--- Exercise objective ---
Make an exact copy of all the records that follow, apart from the pictures.

--- Data excerpts ---
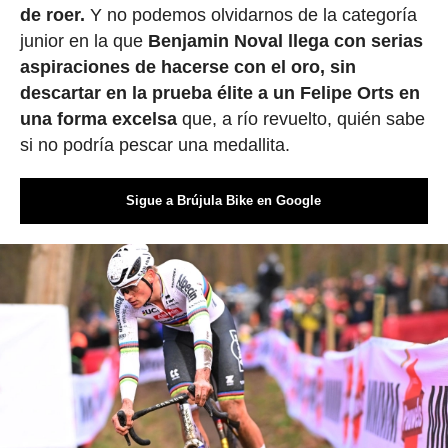
de roer.
Y no podemos olvidarnos de la categoría
junior en la que
Benjamin Noval llega con serias
aspiraciones de hacerse con el oro, sin
descartar en la prueba élite a un Felipe Orts en
una forma excelsa
que, a río revuelto, quién sabe
si no podría pescar una medallita.
Sigue a Brújula Bike en Google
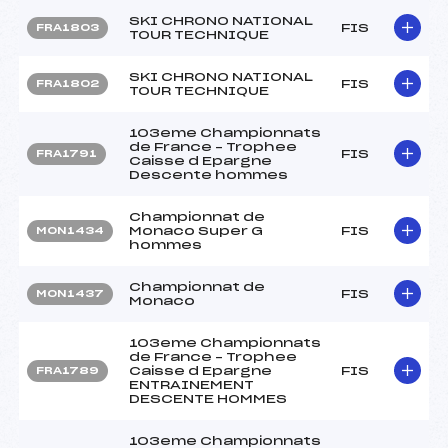
SKI CHRONO NATIONAL
FIS
FRA1803
TOUR TECHNIQUE
SKI CHRONO NATIONAL
FIS
FRA1802
TOUR TECHNIQUE
103eme Championnats
de France – Trophee
FIS
FRA1791
Caisse d Epargne
Descente hommes
Championnat de
Monaco Super G
FIS
MON1434
hommes
Championnat de
FIS
MON1437
Monaco
103eme Championnats
de France – Trophee
Caisse d Epargne
FIS
FRA1789
ENTRAINEMENT
DESCENTE HOMMES
103eme Championnats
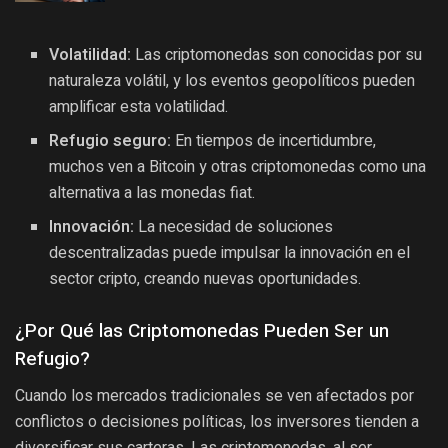
Volatilidad:
Las criptomonedas son conocidas por su
naturaleza volátil, y los eventos geopolíticos pueden
amplificar esta volatilidad.
Refugio seguro:
En tiempos de incertidumbre,
muchos ven a Bitcoin y otras criptomonedas como una
alternativa a las monedas fiat.
Innovación:
La necesidad de soluciones
descentralizadas puede impulsar la innovación en el
sector cripto, creando nuevas oportunidades.
¿Por Qué las Criptomonedas Pueden Ser un
Refugio?
Cuando los mercados tradicionales se ven afectados por
conflictos o decisiones políticas, los inversores tienden a
diversificar sus carteras. Las criptomonedas, al ser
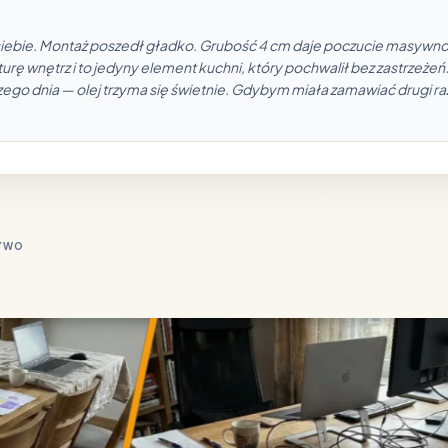
iebie. Montaż poszedł gładko. Grubość 4 cm daje poczucie masywnośc
turę wnętrz i to jedyny element kuchni, który pochwalił bez zastrze
zego dnia — olej trzyma się świetnie. Gdybym miała zamawiać drugi ra
ŻYWO
• DESI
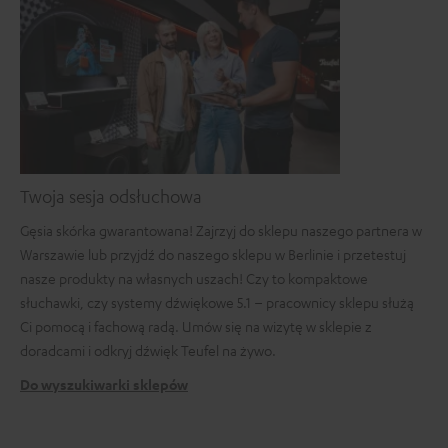
Twoja sesja odsłuchowa
Gęsia skórka gwarantowana! Zajrzyj do sklepu naszego partnera w
Warszawie lub przyjdź do naszego sklepu w Berlinie i przetestuj
nasze produkty na własnych uszach! Czy to kompaktowe
słuchawki, czy systemy dźwiękowe 5.1 – pracownicy sklepu służą
Ci pomocą i fachową radą. Umów się na wizytę w sklepie z
doradcami i odkryj dźwięk Teufel na żywo.
Do wyszukiwarki sklepów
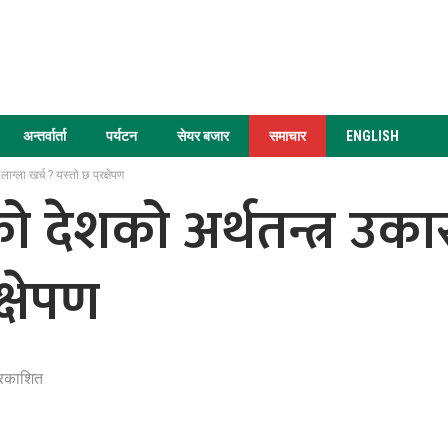
अन्तर्वार्ता
पर्यटन
सेयर बजार
समाचार
ENGLISH
्ला खर्च ? यस्तो छ प्रक्षेपण
देशको अर्थतन्त्र उका
क्षेपण
्रकाशित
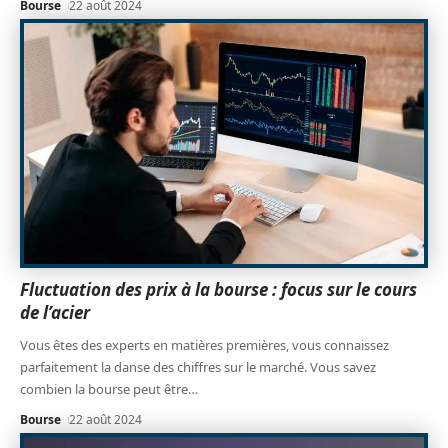
Bourse
22 août 2024
Fluctuation des prix à la bourse : focus sur le cours
de l’acier
Vous êtes des experts en matières premières, vous connaissez
parfaitement la danse des chiffres sur le marché. Vous savez
combien la bourse peut être
…
Bourse
22 août 2024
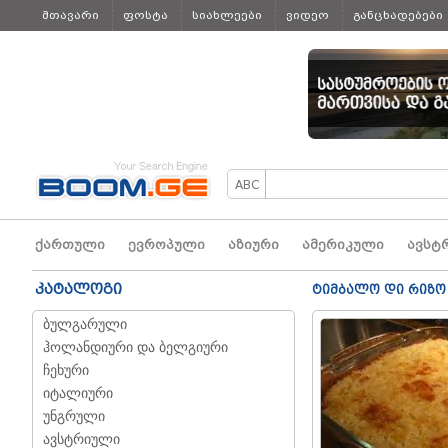
მთავარი
ფოსტა
სიახლეები
ვიდეო
განცხადებები
ყველა
ქართული
ევროპული
აზიური
ამერიკული
ავსტ
კატალოგი
ტიმბალო დი რიზო 
ბულგარული
ჰოლანდიური და ბელგიური
ჩეხური
იტალიური
უნგრული
ავსტრიული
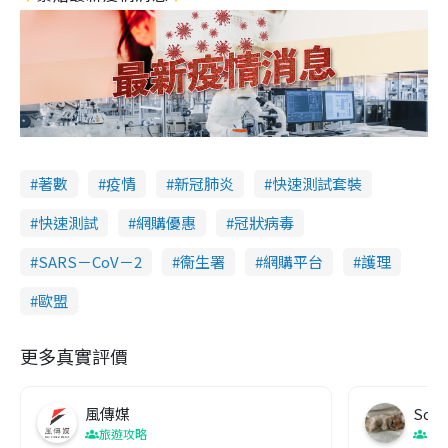
著數
疫情
新冠肺炎
快速測試套裝
快速測試
網購優惠
冠狀病毒
SARS－CoV－2
衞生署
網購平台
護理
歐盟
更多真實評價
風傳媒
Soul
旅遊攻略
生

--- Reply to the task ---
de roer.
Y no podemos olvidarnos de la categoría
junior en la que
Benjamin Noval llega con serias
aspiraciones de hacerse con el oro, sin
descartar en la prueba élite a un Felipe Orts en
una forma excelsa
que, a río revuelto, quién sabe
si no podría pescar una medallita.
Sigue a Brújula Bike en Google
SKI CHRONO NATIONAL
FIS
FRA1803
TOUR TECHNIQUE
SKI CHRONO NATIONAL
FIS
FRA1802
TOUR TECHNIQUE
103eme Championnats
de France – Trophee
FIS
FRA1791
Caisse d Epargne
Descente hommes
Championnat de
Monaco Super G
FIS
MON1434
hommes
Championnat de
FIS
MON1437
Monaco
103eme Championnats
de France – Trophee
Caisse d Epargne
FIS
FRA1789
ENTRAINEMENT
DESCENTE HOMMES
103eme Championnats
Volatilidad:
Las criptomonedas son conocidas por su
naturaleza volátil, y los eventos geopolíticos pueden
amplificar esta volatilidad.
Refugio seguro:
En tiempos de incertidumbre,
muchos ven a Bitcoin y otras criptomonedas como una
alternativa a las monedas fiat.
Innovación:
La necesidad de soluciones
descentralizadas puede impulsar la innovación en el
sector cripto, creando nuevas oportunidades.
¿Por Qué las Criptomonedas Pueden Ser un
Refugio?
Cuando los mercados tradicionales se ven afectados por
conflictos o decisiones políticas, los inversores tienden a
diversificar sus carteras. Las criptomonedas, al ser
iebie. Montaż poszedł gładko. Grubość 4 cm daje poczucie masywnośc
turę wnętrz i to jedyny element kuchni, który pochwalił bez zastrze
zego dnia — olej trzyma się świetnie. Gdybym miała zamawiać drugi ra
ŻYWO
• DESI
Twoja sesja odsłuchowa
Gęsia skórka gwarantowana! Zajrzyj do sklepu naszego partnera w
Warszawie lub przyjdź do naszego sklepu w Berlinie i przetestuj
nasze produkty na własnych uszach! Czy to kompaktowe
słuchawki, czy systemy dźwiękowe 5.1 – pracownicy sklepu służą
Ci pomocą i fachową radą. Umów się na wizytę w sklepie z
doradcami i odkryj dźwięk Teufel na żywo.
Do wyszukiwarki sklepów
अन्तर्वार्ता
पर्यटन
सेयर बजार
समाचार
ENGLISH
्ला खर्च ? यस्तो छ प्रक्षेपण
देशको अर्थतन्त्र उका
क्षेपण
्रकाशित
Bourse
22 août 2024
Fluctuation des prix à la bourse : focus sur le cours
de l’acier
Vous êtes des experts en matières premières, vous connaissez
parfaitement la danse des chiffres sur le marché. Vous savez
combien la bourse peut être
…
Bourse
22 août 2024
მთავარი
ფოსტა
სიახლეები
ვიდეო
განცხადებები
ყველა
ქართული
ევროპული
აზიური
ამერიკული
ავსტ
კატალოგი
ტიმბალო დი რიზო 
ბულგარული
ჰოლანდიური და ბელგიური
ჩეხური
იტალიური
უნგრული
ავსტრიული
著數
疫情
新冠肺炎
快速測試套裝
快速測試
網購優惠
冠狀病毒
SARS－CoV－2
衞生署
網購平台
護理
歐盟
更多真實評價
風傳媒
Soul
旅遊攻略
生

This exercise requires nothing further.